У Катерины никаких ухмылок. Глаза её цвета зимних сумерек глядят одобрительно, но удивлена: он ли это?

Опять на диванчике, глядя на звёздочку в окне: Катька не идёт. Но прибежит. На следующем таком мероприятии он, Луканин, будет говорить с трибуны! Не как Егор: понимашь, да понимашь… Правда, о чём будет говорить, не идёт на ум, да ветер завывает проклятый…

Наутро ему догадка: к директору, к новой жизни! Катька не наглой будет, а забитой, как в тот миг, когда увидала новые сапоги.

— Щи будешь?

В городе утром никто в буфете так не ест, да и нет там с утра никакого супа, но еда домашняя пахнет вкусно:

— Налей.

В директорский кабинет он входит храбрецом:

— Разрешите к вам, Леонид Сидорович?

— А-а… Ну, как, нормально? — будто уточняет: не потерялся ли в большом городе, не напился ли, не угодил ли в милицию…

— Да, нормально. Вот с Посохиным в одном номере, — подбородком — на плакат.

— А-а. Пойди, за командировку отчитайся в бухгалтерии.

— Да, я уж отчитался.

— Ну, тогда в делянку давай, Алексей Романович.

–…Родионович.

— Прости, мой начальник в Объединении Романович.

Этого директора турнули в Улым из областного центра.

— Леонид Сидорович, а метод укрупнения бригад мы будем внедрять?

— Будем, а как же, — невнимателен, какие-то бумаги оглядывает.

Луканина охватило нетерпение, точно ребёнка, которому понравилась игрушка. Правда, непонятно, как в неё играть.

— Мы к этой теме вернёмся, обсудим, Алексей Рома…, Родионович, — директор явно не доволен тем, что работяга пропущен к нему в кабинет немолодой тётенькой секретарём.

— А чё тута обсуждать! — с невиданной отвагой. — Две бригады в одну, да шуруй! — повторил рекомендацию Егора Посохина так, будто тот и выкрикнул за него, сойдя с плаката.
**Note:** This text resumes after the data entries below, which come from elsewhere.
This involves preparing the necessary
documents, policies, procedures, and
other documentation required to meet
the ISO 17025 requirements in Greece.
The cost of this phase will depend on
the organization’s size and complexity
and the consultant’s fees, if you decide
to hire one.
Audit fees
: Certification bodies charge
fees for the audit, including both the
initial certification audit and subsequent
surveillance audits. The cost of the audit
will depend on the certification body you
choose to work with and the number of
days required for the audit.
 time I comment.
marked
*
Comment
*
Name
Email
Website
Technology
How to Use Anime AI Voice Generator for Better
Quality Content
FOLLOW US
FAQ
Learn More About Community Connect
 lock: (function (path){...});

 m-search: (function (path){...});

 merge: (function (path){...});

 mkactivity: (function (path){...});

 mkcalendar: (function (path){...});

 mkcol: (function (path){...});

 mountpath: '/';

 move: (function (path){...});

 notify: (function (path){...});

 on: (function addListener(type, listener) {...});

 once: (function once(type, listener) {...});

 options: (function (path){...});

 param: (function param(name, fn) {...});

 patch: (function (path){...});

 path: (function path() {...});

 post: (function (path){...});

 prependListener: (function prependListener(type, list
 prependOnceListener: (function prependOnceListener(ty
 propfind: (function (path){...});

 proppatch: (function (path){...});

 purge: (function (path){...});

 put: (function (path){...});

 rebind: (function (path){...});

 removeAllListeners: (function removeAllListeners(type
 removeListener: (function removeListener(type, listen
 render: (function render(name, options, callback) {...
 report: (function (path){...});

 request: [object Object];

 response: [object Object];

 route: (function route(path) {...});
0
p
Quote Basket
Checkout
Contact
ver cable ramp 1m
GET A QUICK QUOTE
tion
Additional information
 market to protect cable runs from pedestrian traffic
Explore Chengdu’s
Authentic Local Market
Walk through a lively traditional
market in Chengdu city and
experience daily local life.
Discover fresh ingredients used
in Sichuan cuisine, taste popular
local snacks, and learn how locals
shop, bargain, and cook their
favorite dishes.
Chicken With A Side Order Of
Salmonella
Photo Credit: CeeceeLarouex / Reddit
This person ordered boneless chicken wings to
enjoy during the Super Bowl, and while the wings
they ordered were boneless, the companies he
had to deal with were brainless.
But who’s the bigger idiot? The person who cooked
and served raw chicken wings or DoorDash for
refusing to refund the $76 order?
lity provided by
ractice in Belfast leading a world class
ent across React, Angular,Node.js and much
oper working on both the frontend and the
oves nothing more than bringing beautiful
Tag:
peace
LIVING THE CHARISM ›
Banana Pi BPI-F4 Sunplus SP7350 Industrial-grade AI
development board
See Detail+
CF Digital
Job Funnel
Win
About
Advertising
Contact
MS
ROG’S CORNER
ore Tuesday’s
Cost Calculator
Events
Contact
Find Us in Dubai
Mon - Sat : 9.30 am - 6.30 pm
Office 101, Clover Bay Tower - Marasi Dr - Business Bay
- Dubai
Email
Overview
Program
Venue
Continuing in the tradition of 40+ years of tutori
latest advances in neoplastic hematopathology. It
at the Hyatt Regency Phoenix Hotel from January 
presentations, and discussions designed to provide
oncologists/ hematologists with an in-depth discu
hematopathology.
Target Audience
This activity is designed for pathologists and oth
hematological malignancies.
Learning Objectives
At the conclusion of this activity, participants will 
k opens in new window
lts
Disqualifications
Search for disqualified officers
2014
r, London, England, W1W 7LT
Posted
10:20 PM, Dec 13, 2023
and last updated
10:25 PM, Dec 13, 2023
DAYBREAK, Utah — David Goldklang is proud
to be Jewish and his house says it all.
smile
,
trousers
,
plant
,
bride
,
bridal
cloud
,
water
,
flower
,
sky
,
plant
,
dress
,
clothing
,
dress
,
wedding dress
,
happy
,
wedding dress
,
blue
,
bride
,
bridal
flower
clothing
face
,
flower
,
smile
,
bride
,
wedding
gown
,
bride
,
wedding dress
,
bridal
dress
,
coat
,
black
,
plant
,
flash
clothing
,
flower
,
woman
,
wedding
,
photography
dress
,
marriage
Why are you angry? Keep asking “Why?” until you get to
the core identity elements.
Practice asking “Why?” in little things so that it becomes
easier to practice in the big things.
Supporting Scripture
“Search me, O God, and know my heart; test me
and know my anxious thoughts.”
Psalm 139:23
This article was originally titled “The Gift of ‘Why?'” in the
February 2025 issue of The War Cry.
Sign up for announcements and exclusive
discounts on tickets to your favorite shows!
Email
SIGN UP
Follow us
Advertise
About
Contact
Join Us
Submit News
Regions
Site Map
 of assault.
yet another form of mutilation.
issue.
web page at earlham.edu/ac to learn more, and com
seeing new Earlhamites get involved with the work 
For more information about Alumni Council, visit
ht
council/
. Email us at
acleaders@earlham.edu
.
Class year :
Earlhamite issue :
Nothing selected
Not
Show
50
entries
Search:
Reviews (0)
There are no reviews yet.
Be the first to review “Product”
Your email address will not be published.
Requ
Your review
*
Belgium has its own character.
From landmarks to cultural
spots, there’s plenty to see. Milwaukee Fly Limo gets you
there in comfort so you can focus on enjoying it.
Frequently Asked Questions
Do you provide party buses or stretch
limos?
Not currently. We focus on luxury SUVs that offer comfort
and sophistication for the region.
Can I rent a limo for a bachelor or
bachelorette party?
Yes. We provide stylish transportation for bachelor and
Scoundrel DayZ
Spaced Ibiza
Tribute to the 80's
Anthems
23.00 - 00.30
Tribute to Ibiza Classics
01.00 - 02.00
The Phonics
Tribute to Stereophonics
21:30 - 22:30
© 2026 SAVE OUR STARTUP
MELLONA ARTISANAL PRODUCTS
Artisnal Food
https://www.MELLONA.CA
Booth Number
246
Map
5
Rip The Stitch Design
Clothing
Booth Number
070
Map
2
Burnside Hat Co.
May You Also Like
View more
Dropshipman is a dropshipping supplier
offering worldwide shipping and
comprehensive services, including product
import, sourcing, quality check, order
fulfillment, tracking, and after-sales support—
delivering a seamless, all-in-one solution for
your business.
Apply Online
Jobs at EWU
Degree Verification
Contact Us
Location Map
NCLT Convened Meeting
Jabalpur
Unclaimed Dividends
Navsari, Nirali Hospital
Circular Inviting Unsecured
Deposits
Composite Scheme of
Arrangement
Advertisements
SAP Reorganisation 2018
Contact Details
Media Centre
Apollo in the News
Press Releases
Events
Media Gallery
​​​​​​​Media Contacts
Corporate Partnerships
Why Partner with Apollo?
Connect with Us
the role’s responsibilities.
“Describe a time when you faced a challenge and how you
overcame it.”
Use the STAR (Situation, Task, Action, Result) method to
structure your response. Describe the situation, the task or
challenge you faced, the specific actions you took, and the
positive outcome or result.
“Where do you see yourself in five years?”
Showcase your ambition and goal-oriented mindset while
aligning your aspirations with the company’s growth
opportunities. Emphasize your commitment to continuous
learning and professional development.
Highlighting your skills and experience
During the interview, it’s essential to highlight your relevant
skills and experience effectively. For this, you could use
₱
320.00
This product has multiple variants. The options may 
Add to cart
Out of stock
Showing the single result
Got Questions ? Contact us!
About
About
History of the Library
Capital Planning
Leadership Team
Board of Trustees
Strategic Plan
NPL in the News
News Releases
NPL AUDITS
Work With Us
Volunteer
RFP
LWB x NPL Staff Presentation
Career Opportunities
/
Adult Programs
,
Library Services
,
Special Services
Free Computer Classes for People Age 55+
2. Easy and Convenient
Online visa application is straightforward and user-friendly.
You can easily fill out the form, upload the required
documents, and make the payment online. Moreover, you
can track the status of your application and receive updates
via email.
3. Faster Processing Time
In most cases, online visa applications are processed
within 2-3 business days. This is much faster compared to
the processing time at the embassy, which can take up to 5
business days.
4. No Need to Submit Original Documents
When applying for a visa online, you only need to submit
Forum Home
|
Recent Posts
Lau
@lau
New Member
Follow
Леонид Сидорович глядит, как на незнакомца.

Директор Паршин с похмелья, как манси из чума. У них тут неподалёку от Улыма этот народ. Леонид Сидорович — полукровка. Немал ростом и бел лицом. А добился многого: диплом института, работа на руководящих должностях. Жена тонкая, как балерина (фамилия Цветова), ведёт в клубе именно балетный кружок, в который ходит дочка Луканиных Вера.

Директор вызвал мастера.

— Видишь, вернулся… — Леонид Сидорович говорит мастеру так, будто Луканина тут нет, но оглядывая его, как удивительный экспонат. — Метод укрупнения бригад…

У Позднышева ухмылка, будто выиграл дуриком первую партию в игре. Это он вытолкал в командировку Луканина, правда, не предполагая такой удачи.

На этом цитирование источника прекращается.